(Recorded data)
§

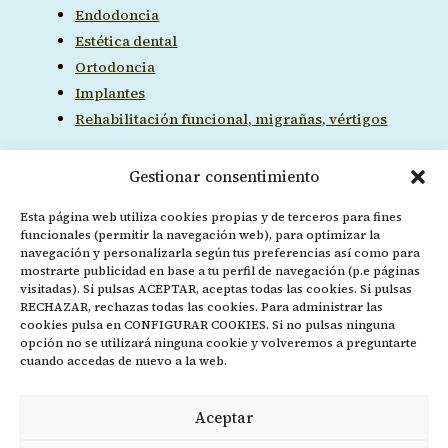
Endodoncia
Estética dental
Ortodoncia
Implantes
Rehabilitación funcional, migrañas, vértigos
Gestionar consentimiento
Ubicación
Esta página web utiliza cookies propias y de terceros para fines
funcionales (permitir la navegación web), para optimizar la
navegación y personalizarla según tus preferencias así como para
mostrarte publicidad en base a tu perfil de navegación (p.e páginas
visitadas). Si pulsas ACEPTAR, aceptas todas las cookies. Si pulsas
RECHAZAR, rechazas todas las cookies. Para administrar las
cookies pulsa en CONFIGURAR COOKIES. Si no pulsas ninguna
opción no se utilizará ninguna cookie y volveremos a preguntarte
cuando accedas de nuevo a la web.
Aceptar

§

**What you need to do:** Give back the full data exactly as it reads, but drop the pictures.

**Exercise solution:**
Endodoncia
Estética dental
Ortodoncia
Implantes
Rehabilitación funcional, migrañas, vértigos
Gestionar consentimiento
Ubicación
Esta página web utiliza cookies propias y de terceros para fines
funcionales (permitir la navegación web), para optimizar la
navegación y personalizarla según tus preferencias así como para
mostrarte publicidad en base a tu perfil de navegación (p.e páginas
visitadas). Si pulsas ACEPTAR, aceptas todas las cookies. Si pulsas
RECHAZAR, rechazas todas las cookies. Para administrar las
cookies pulsa en CONFIGURAR COOKIES. Si no pulsas ninguna
opción no se utilizará ninguna cookie y volveremos a preguntarte
cuando accedas de nuevo a la web.
Aceptar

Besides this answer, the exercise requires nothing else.